Tornando poi verso l’albergo resta quel 
calore nell’animo, segno di un dono che non è facile comprendere, ma se 
provato ti senti carico come mai prima di allora.
Il giorno successivo, domenica 3 maggio,
 mi sono alzato alle cinque del mattino e insieme alla mia famiglia e ad
 alcuni amici del gruppo con don Davide siamo andati sul monte Krizevac 
(520 metri sul livello del mare) e abbiamo intrapreso la salita facendo 
la via crucis.
Vorrei concludere il racconto di questo 
pellegrinaggio con la mia personale salita al monte, una camminata non 
impegnativa per coloro che sono abituati ad andare in montagna, ma che 
richiede uno sforzo meditativo, essenziale per la preghiera, e ciò che 
mi ha colpito ancora una volta sono stati i grandi massi che il 
pellegrino deve superare durante il percorso, che se fatto con la giusta
 concentrazione può farti vivere la passione di Cristo senza sentire la 
fatica.
La gioia nel cuore ti spinge fin sopra 
la sommità del colle, sulla quale si erge imponente una croce bianca, 
dove il contatto tra cielo e terra viene ristabilito.
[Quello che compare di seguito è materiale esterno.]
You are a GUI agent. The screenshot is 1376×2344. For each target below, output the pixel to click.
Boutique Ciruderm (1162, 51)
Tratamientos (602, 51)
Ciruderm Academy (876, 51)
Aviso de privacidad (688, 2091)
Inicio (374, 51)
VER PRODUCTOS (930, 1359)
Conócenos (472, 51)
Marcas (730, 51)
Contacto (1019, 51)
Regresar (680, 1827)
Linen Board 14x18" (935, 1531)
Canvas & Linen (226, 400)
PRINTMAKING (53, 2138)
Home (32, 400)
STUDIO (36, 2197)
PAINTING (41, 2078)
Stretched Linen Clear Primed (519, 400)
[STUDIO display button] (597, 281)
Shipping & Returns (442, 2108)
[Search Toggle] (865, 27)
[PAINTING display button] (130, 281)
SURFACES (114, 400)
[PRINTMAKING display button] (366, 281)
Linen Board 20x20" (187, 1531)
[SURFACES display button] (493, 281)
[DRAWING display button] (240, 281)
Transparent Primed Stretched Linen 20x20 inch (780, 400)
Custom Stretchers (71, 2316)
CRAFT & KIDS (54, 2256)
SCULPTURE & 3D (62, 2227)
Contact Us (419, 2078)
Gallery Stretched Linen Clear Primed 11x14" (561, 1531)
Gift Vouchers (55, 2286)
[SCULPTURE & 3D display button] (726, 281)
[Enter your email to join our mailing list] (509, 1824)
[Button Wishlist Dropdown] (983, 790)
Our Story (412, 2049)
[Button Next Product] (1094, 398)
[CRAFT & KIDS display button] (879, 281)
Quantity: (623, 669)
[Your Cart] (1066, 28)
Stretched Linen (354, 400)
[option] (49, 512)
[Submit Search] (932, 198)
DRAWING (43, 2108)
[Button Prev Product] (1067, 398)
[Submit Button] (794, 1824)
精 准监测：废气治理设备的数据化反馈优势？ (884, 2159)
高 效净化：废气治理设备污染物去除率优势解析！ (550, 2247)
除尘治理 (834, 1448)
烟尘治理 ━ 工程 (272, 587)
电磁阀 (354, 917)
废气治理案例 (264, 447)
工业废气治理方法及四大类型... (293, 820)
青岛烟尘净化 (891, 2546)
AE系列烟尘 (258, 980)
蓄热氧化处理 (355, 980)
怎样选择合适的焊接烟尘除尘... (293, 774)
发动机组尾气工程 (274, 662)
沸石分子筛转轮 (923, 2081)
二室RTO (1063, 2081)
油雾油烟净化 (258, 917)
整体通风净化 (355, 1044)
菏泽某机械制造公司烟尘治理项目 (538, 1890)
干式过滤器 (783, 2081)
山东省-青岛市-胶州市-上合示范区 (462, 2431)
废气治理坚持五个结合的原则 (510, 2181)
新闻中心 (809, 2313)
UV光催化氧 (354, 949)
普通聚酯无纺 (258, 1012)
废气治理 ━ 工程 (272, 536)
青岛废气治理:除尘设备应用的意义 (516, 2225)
La stanchezza, i pensieri, le ansie personali non le ho provate e come me anche gli altri fedeli me lo hanno confermato.
Il dolore, le nostre croci personali, 
com’è successo a Nostro Signore le possiamo vedere, sappiamo che ci 
sono, così come ho visto bambini malati la cui sofferenza non potevi non
 notare, ma che era sminuita da sorrisi disarmanti; infatti se tutte 
queste croci dalle più piccole alle più grandi vengono portate con la 
fede dentro i nostri cuori ecco che il dolore non lo sentiamo, non lo 
proviamo, poiché la gioia dell’amore di Dio per noi, ci spinge a salire 
sino a lui.
Questo è il dono che ho ricevuto e 
voglio condividerlo con voi, non per vanto, ma per testimoniare la 
bellezza dell’amore di Gesù che si dona ad ognuno di noi ogni giorno, in
 ogni persona che incontriamo, in ogni situazione che viviamo e ognuno 
di noi singolarmente ha la grazia di sperimentarne il dono anche e 
soprattutto a Medjugorje dove la nostra Mamma Maria è presente e ci 
ricorda che solo vivendo quella palestra di fede a stretto contatto con 
Dio, affrontata con sacrificio e devozione può farci tornare alle nostre
 case e alle nostre abitudini quotidiane sereni e grati, come è successo
 a me con la promessa di essere tenace e costante nel coltivare la mia 
nuova fede e con la gioia nel cuore che mai avevo provato.
Ora mi sento amato, noi tutti siamo amati, nessuno escluso.